◆ Activity: The entries below are to be restated exactly, and their images are to be omitted.

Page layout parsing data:
==============================

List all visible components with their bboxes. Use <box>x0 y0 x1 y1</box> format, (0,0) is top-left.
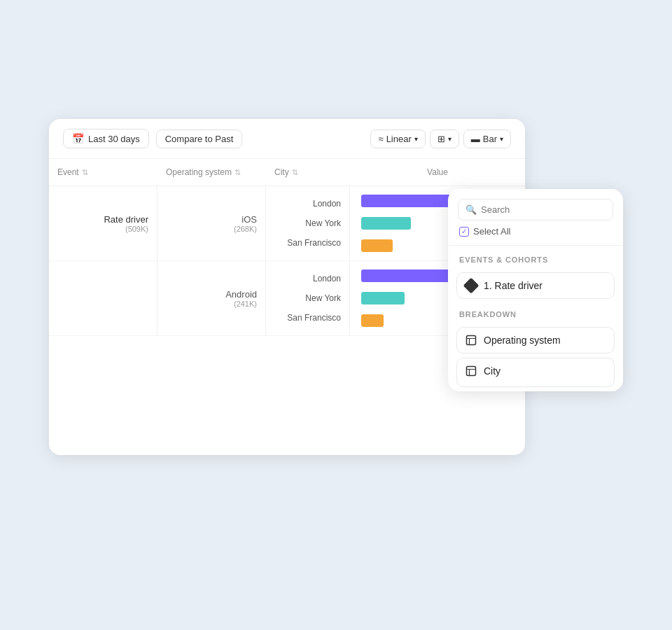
svg-rect-3 <box>467 367 476 376</box>
city-sf-2: San Francisco <box>274 313 341 323</box>
col-os-label: Operating system <box>166 167 232 177</box>
select-all-checkbox[interactable]: ✓ <box>459 227 469 237</box>
event-cell-1: Rate driver (509K) <box>49 186 158 260</box>
city-sf-1: San Francisco <box>274 238 341 248</box>
search-input[interactable] <box>481 204 606 215</box>
bar-chart-icon: ▬ <box>471 134 480 144</box>
grid-button[interactable]: ⊞ ▾ <box>430 130 459 148</box>
select-all-label: Select All <box>473 226 510 237</box>
col-city: City ⇅ <box>266 164 350 180</box>
date-label: Last 30 days <box>88 134 140 144</box>
sort-icon-event: ⇅ <box>82 168 88 177</box>
city-london-2: London <box>274 274 341 284</box>
chevron-down-icon: ▾ <box>414 135 418 143</box>
event-cell-2 <box>49 261 158 335</box>
sidebar-item-city[interactable]: City <box>456 358 615 387</box>
chevron-down-icon3: ▾ <box>500 135 503 143</box>
svg-rect-0 <box>467 336 476 345</box>
col-event-label: Event <box>57 167 79 177</box>
search-icon: 🔍 <box>465 204 477 215</box>
os-name-1: iOS <box>241 214 257 225</box>
breakdown-city-icon <box>465 365 477 377</box>
col-os: Operating system ⇅ <box>158 164 266 180</box>
compare-label: Compare to Past <box>165 134 234 144</box>
diamond-icon <box>463 278 479 294</box>
scene: 📅 Last 30 days Compare to Past ≈ Linear … <box>49 119 623 511</box>
breakdown-os-icon <box>465 335 477 346</box>
divider-1 <box>448 245 623 246</box>
city-cell-1: London New York San Francisco <box>266 186 350 260</box>
os-name-2: Android <box>225 289 257 300</box>
sidebar-item-os[interactable]: Operating system <box>456 327 615 354</box>
linear-button[interactable]: ≈ Linear ▾ <box>370 130 425 148</box>
select-all-row[interactable]: ✓ Select All <box>448 220 623 242</box>
event-value-1: (509K) <box>57 225 148 233</box>
bar-fill-1b <box>361 217 411 230</box>
city-newyork-1: New York <box>274 218 341 228</box>
event-item-label: 1. Rate driver <box>484 280 542 291</box>
toolbar-left: 📅 Last 30 days Compare to Past <box>63 129 363 148</box>
os-cell-2: Android (241K) <box>158 261 266 335</box>
os-cell-1: iOS (268K) <box>158 186 266 260</box>
col-city-label: City <box>274 167 289 177</box>
sidebar-card: 🔍 ✓ Select All EVENTS & COHORTS 1. Rate … <box>448 189 623 391</box>
date-range-button[interactable]: 📅 Last 30 days <box>63 129 149 148</box>
compare-button[interactable]: Compare to Past <box>156 130 243 148</box>
city-newyork-2: New York <box>274 293 341 303</box>
calendar-icon: 📅 <box>72 133 84 144</box>
bar-fill-2c <box>361 314 384 327</box>
col-event: Event ⇅ <box>49 164 158 180</box>
breakdown-section-label: BREAKDOWN <box>448 303 623 323</box>
bar-fill-1c <box>361 239 393 252</box>
city-cell-2: London New York San Francisco <box>266 261 350 335</box>
os-value-2: (241K) <box>234 300 257 308</box>
toolbar: 📅 Last 30 days Compare to Past ≈ Linear … <box>49 119 525 159</box>
linear-icon: ≈ <box>378 134 383 144</box>
os-item-label: Operating system <box>484 335 561 346</box>
bar-label: Bar <box>483 134 497 144</box>
search-box[interactable]: 🔍 <box>458 199 613 220</box>
chevron-down-icon2: ▾ <box>448 135 451 143</box>
table-header: Event ⇅ Operating system ⇅ City ⇅ Value <box>49 159 525 186</box>
col-value: Value <box>350 164 525 180</box>
linear-label: Linear <box>386 134 412 144</box>
col-value-label: Value <box>427 167 448 177</box>
os-value-1: (268K) <box>234 225 257 233</box>
events-section-label: EVENTS & COHORTS <box>448 248 623 268</box>
sort-icon-os: ⇅ <box>234 168 241 177</box>
sidebar-item-rate-driver[interactable]: 1. Rate driver <box>456 272 615 299</box>
city-london-1: London <box>274 199 341 209</box>
city-item-label: City <box>484 365 500 377</box>
toolbar-right: ≈ Linear ▾ ⊞ ▾ ▬ Bar ▾ <box>370 130 511 148</box>
chart-type-button[interactable]: ▬ Bar ▾ <box>463 130 511 148</box>
event-name-1: Rate driver <box>57 214 148 225</box>
bar-fill-2b <box>361 292 405 304</box>
grid-icon: ⊞ <box>438 134 445 144</box>
sort-icon-city: ⇅ <box>292 168 298 177</box>
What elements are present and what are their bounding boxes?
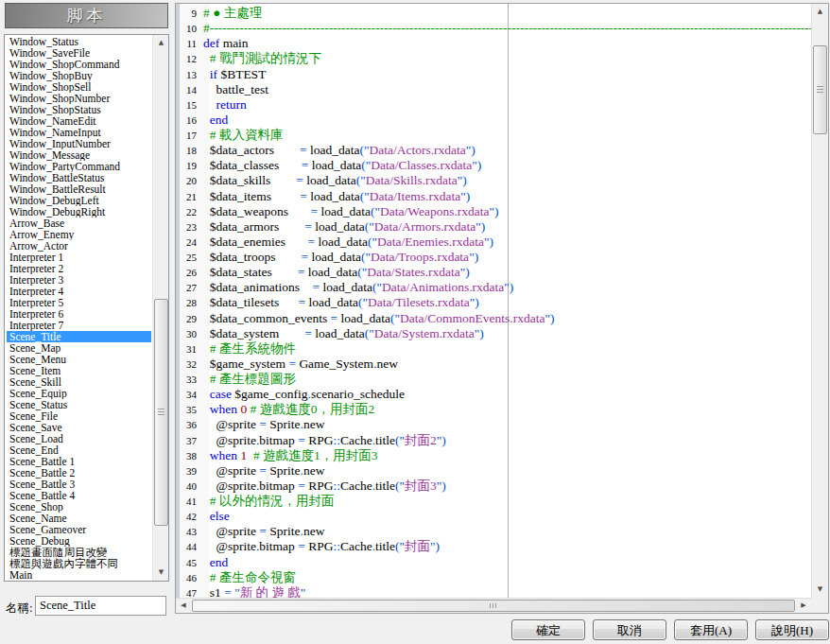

==============================

◆ Exercise result:
List all visible components with their bboxes. Use <box>x0 y0 x1 y1</box> format, (0,0) is top-left.
svg-rect-3 <box>467 367 476 376</box>
city-sf-2: San Francisco <box>274 313 341 323</box>
col-os-label: Operating system <box>166 167 232 177</box>
select-all-checkbox[interactable]: ✓ <box>459 227 469 237</box>
event-cell-1: Rate driver (509K) <box>49 186 158 260</box>
city-sf-1: San Francisco <box>274 238 341 248</box>
search-input[interactable] <box>481 204 606 215</box>
bar-chart-icon: ▬ <box>471 134 480 144</box>
grid-button[interactable]: ⊞ ▾ <box>430 130 459 148</box>
select-all-label: Select All <box>473 226 510 237</box>
col-city: City ⇅ <box>266 164 350 180</box>
date-label: Last 30 days <box>88 134 140 144</box>
sort-icon-event: ⇅ <box>82 168 88 177</box>
city-london-2: London <box>274 274 341 284</box>
chevron-down-icon: ▾ <box>414 135 418 143</box>
event-cell-2 <box>49 261 158 335</box>
sidebar-item-city[interactable]: City <box>456 358 615 387</box>
chevron-down-icon3: ▾ <box>500 135 503 143</box>
svg-rect-0 <box>467 336 476 345</box>
col-event-label: Event <box>57 167 79 177</box>
search-icon: 🔍 <box>465 204 477 215</box>
os-name-1: iOS <box>241 214 257 225</box>
breakdown-city-icon <box>465 365 477 377</box>
col-os: Operating system ⇅ <box>158 164 266 180</box>
compare-label: Compare to Past <box>165 134 234 144</box>
diamond-icon <box>463 278 479 294</box>
scene: 📅 Last 30 days Compare to Past ≈ Linear … <box>49 119 623 511</box>
breakdown-os-icon <box>465 335 477 346</box>
divider-1 <box>448 245 623 246</box>
city-cell-1: London New York San Francisco <box>266 186 350 260</box>
os-name-2: Android <box>225 289 257 300</box>
sidebar-item-os[interactable]: Operating system <box>456 327 615 354</box>
linear-button[interactable]: ≈ Linear ▾ <box>370 130 425 148</box>
select-all-row[interactable]: ✓ Select All <box>448 220 623 242</box>
event-value-1: (509K) <box>57 225 148 233</box>
bar-fill-1b <box>361 217 411 230</box>
city-newyork-1: New York <box>274 218 341 228</box>
event-item-label: 1. Rate driver <box>484 280 542 291</box>
toolbar-left: 📅 Last 30 days Compare to Past <box>63 129 363 148</box>
os-cell-2: Android (241K) <box>158 261 266 335</box>
os-cell-1: iOS (268K) <box>158 186 266 260</box>
col-city-label: City <box>274 167 289 177</box>
sidebar-card: 🔍 ✓ Select All EVENTS & COHORTS 1. Rate … <box>448 189 623 391</box>
date-range-button[interactable]: 📅 Last 30 days <box>63 129 149 148</box>
compare-button[interactable]: Compare to Past <box>156 130 243 148</box>
city-newyork-2: New York <box>274 293 341 303</box>
calendar-icon: 📅 <box>72 133 84 144</box>
bar-fill-2c <box>361 314 384 327</box>
col-event: Event ⇅ <box>49 164 158 180</box>
breakdown-section-label: BREAKDOWN <box>448 303 623 323</box>
bar-fill-1c <box>361 239 393 252</box>
city-cell-2: London New York San Francisco <box>266 261 350 335</box>
os-value-2: (241K) <box>234 300 257 308</box>
toolbar: 📅 Last 30 days Compare to Past ≈ Linear … <box>49 119 525 159</box>
linear-icon: ≈ <box>378 134 383 144</box>
os-item-label: Operating system <box>484 335 561 346</box>
bar-label: Bar <box>483 134 497 144</box>
search-box[interactable]: 🔍 <box>458 199 613 220</box>
chevron-down-icon2: ▾ <box>448 135 451 143</box>
table-header: Event ⇅ Operating system ⇅ City ⇅ Value <box>49 159 525 186</box>
col-value: Value <box>350 164 525 180</box>
linear-label: Linear <box>386 134 412 144</box>
col-value-label: Value <box>427 167 448 177</box>
os-value-1: (268K) <box>234 225 257 233</box>
events-section-label: EVENTS & COHORTS <box>448 248 623 268</box>
sort-icon-os: ⇅ <box>234 168 241 177</box>
sidebar-item-rate-driver[interactable]: 1. Rate driver <box>456 272 615 299</box>
city-london-1: London <box>274 199 341 209</box>
city-item-label: City <box>484 365 500 377</box>
toolbar-right: ≈ Linear ▾ ⊞ ▾ ▬ Bar ▾ <box>370 130 511 148</box>
chart-type-button[interactable]: ▬ Bar ▾ <box>463 130 511 148</box>
event-name-1: Rate driver <box>57 214 148 225</box>
bar-fill-2b <box>361 292 405 304</box>
grid-icon: ⊞ <box>438 134 445 144</box>
sort-icon-city: ⇅ <box>292 168 298 177</box>
What elements are present and what are their bounding boxes?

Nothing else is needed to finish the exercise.